Design and Optimization for Additive Manufacturing: The goal of this project is to develop robust software for design and optimization of additive manufactured (AM) structural designs based on cellular structures. The key innovation in this technology is the utilization of micromechanics models for capturing the effective behavior of cellular structures in finite element analysis (FEA). This will enable solving topology optimization problems via FEA much more efficiently. The computational tools developed will help cut time in design phase, lower manufacturing cost, and reduce time to market for new AM structural product development.
Dr. Guofeng Wang's research is to develop and apply Integrated Computational Materials Engineering (ICME) methods for certification of advanced manufacturing techniques.

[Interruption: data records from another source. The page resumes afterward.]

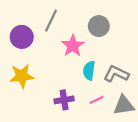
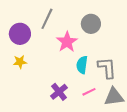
gray L-shape: (116, 74) -> (107, 68), turned 60
yellow star: (22, 76) -> (20, 62), moved, size x0.6
purple cross: (64, 100) -> (59, 92), turned -30

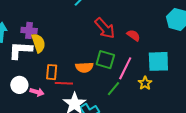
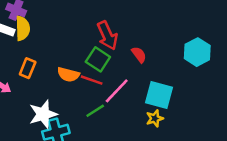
green square: (105, 60) -> (98, 59), moved
red line: (64, 83) -> (92, 80), moved
yellow star: (145, 83) -> (155, 118), moved

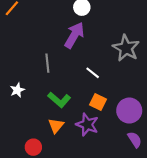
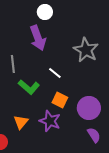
purple arrow: (74, 35) -> (38, 38), turned 130
green L-shape: (59, 100) -> (29, 87), moved

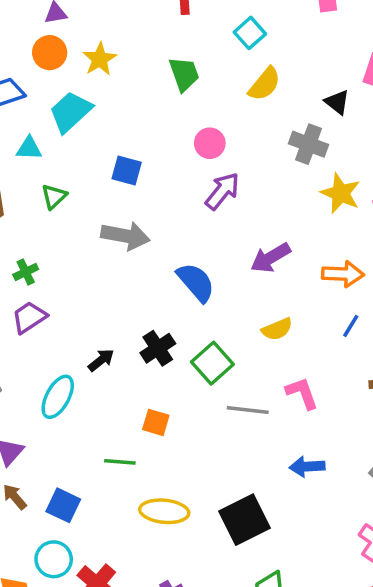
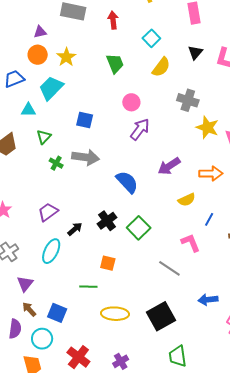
black triangle: (337, 102) -> (195, 52), moved, turned 35
green cross: (26, 272) -> (56, 163), moved, turned -32
purple trapezoid: (29, 317) -> (48, 212), moved
blue line: (351, 326) -> (209, 219), moved
yellow semicircle: (277, 329) -> (187, 200), moved
gray line: (248, 410) -> (169, 268), moved, turned 30
blue arrow: (307, 467) -> (208, 300), moved
cyan circle: (54, 559) -> (42, 339), moved

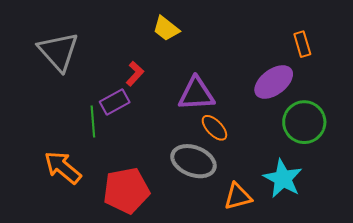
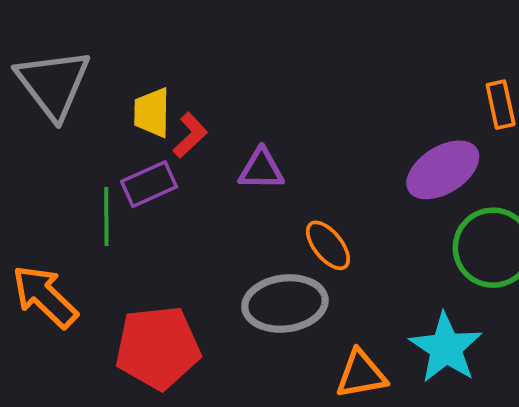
yellow trapezoid: (166, 29) -> (152, 113), moved, turned 48
purple triangle: (196, 94) -> (261, 169), moved, size x0.7
gray ellipse: (194, 161) -> (285, 303), turned -33

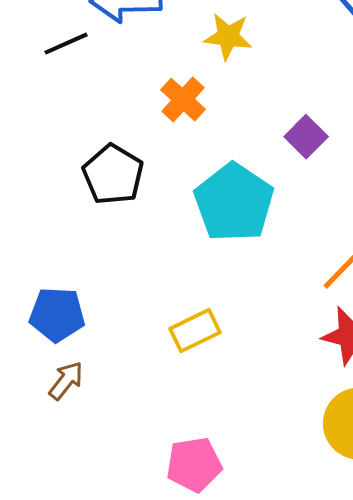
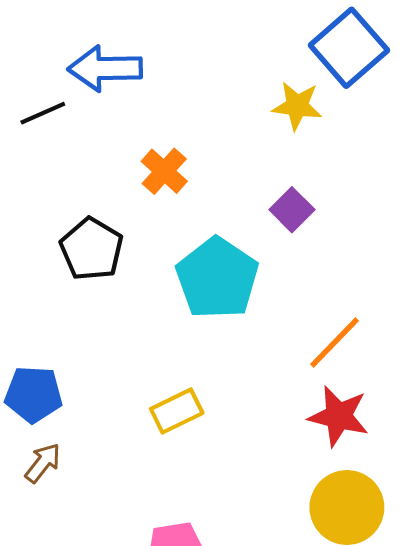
yellow star: (228, 37) -> (297, 106), moved

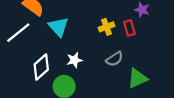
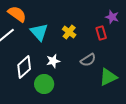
yellow cross: (106, 27) -> (69, 32), moved, turned -32

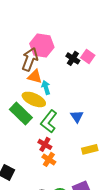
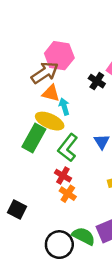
black cross: (73, 58) -> (97, 81), moved
brown arrow: (30, 59) -> (45, 73), turned 35
green rectangle: (21, 113) -> (34, 138), turned 75

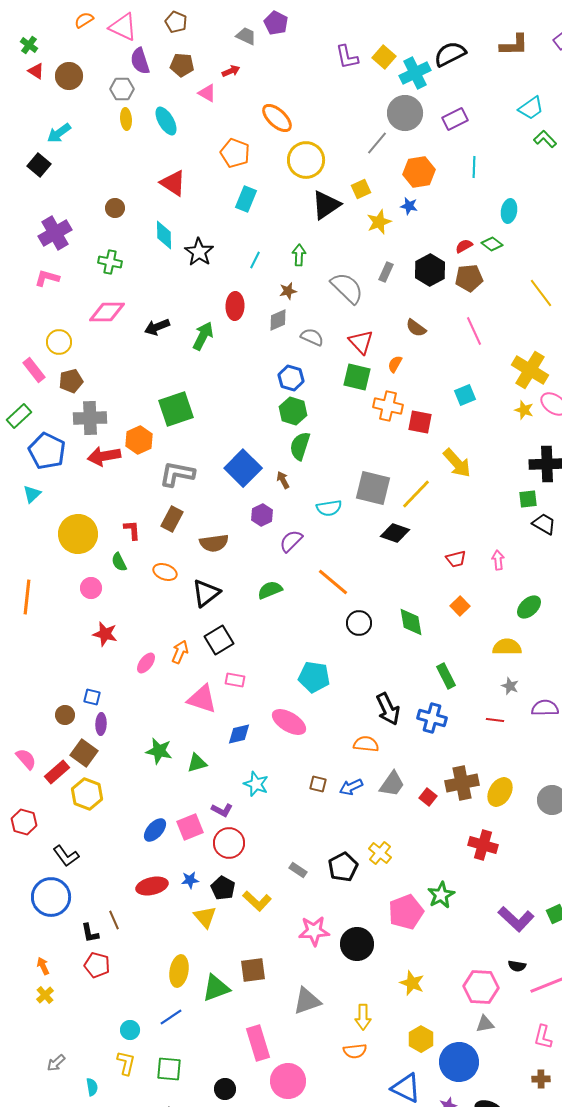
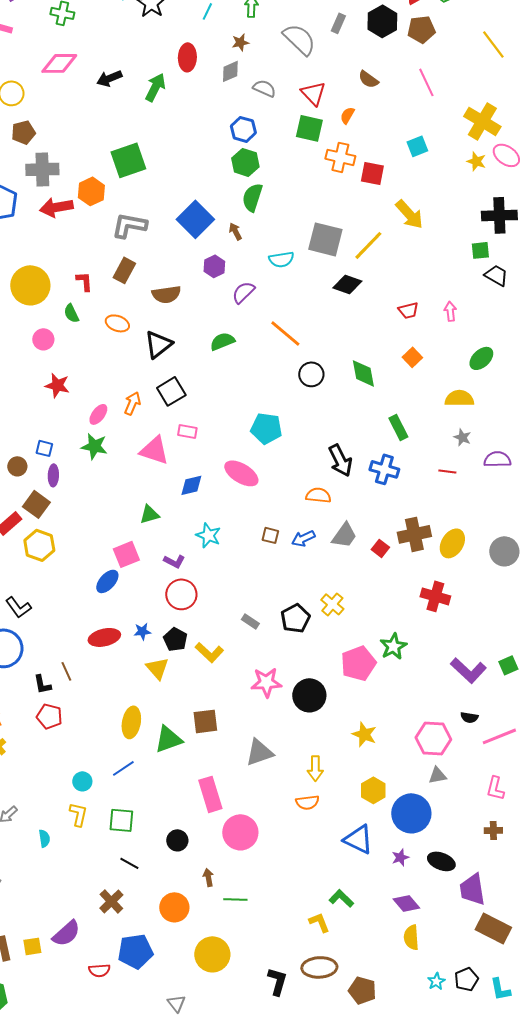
green star: (159, 751) -> (94, 446), moved
pink square: (190, 827) -> (126, 554), moved

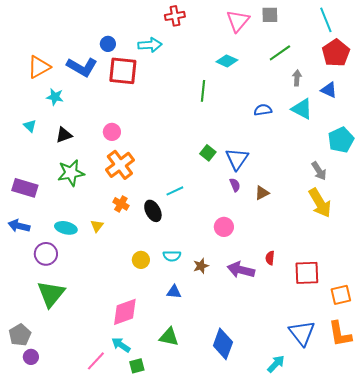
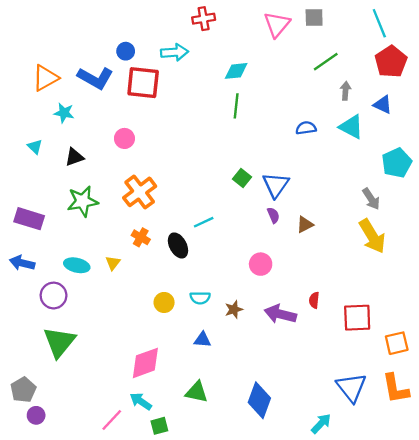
cyan diamond: (227, 61) -> (236, 71), moved, turned -30
pink circle: (112, 132) -> (124, 138), moved

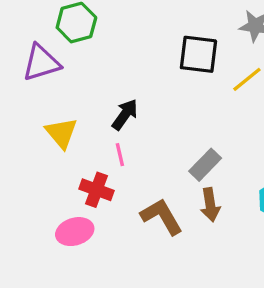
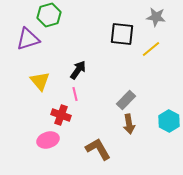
brown L-shape: (162, 216) -> (98, 149), moved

Dr. Wiezorek’s group performs physical metallurgy related research on the characterization, design and engineering of microstructures to understand, optimize and enhance the properties of primarily metal based material, such as Al-, Mg-, Ti-, Ni-, Fe-alloys and intermetallics, for both structural and functional applications. The research utilizes expert application of electron-, ion- and photon-beam based analyses, such as scanning and transmission electron microscopy as well as X-ray diffraction methods, and processing by plastic deformation, thermo-mechanical and continuous wave and pulsed laser-based processing of bulk and thin film materials to elucidate processing-microstructure-property relationships, resulting in tailoring of the processing paths for enhanced performance in the envisaged application environments.
Researchers at the PMMD (Physical Metallurgy and Materials Design) Lab are working on alloy development and processing design based on fundamentals of materials thermodynamics and physical metallurgy. PMMD lab research covers a variety of inorganic materials including but not limited to steels, high entropy alloys, Nickel and Cobalt superalloys, light-weight alloys. One of the core-efforts at PMMD is to perform alloy design and processing optimization for advanced manufacturing. Both experiments and simulation are combined for developing new alloys and optimizing manufacturing processes at the PMMD lab. Regarding simulation, the so-called CALPHAD-based ICME methods (CALPHAD: Calculation of Phase Diagrams, ICME: Integrated Computational Materials Engineering) are applied to understand the mechanism of process-structure-property relation in different alloy systems and their processing. The experimental techniques cover thermal analysis, microstructure characterization, mechanical property measurements, thermal analysis, and alloy manufacturing such as casting and additive manufacturing. The PMMD lab performs materials manufacturing using a systems design approach to develop new materials to further increase the efficiency of advanced manufacturing of high-performance materials.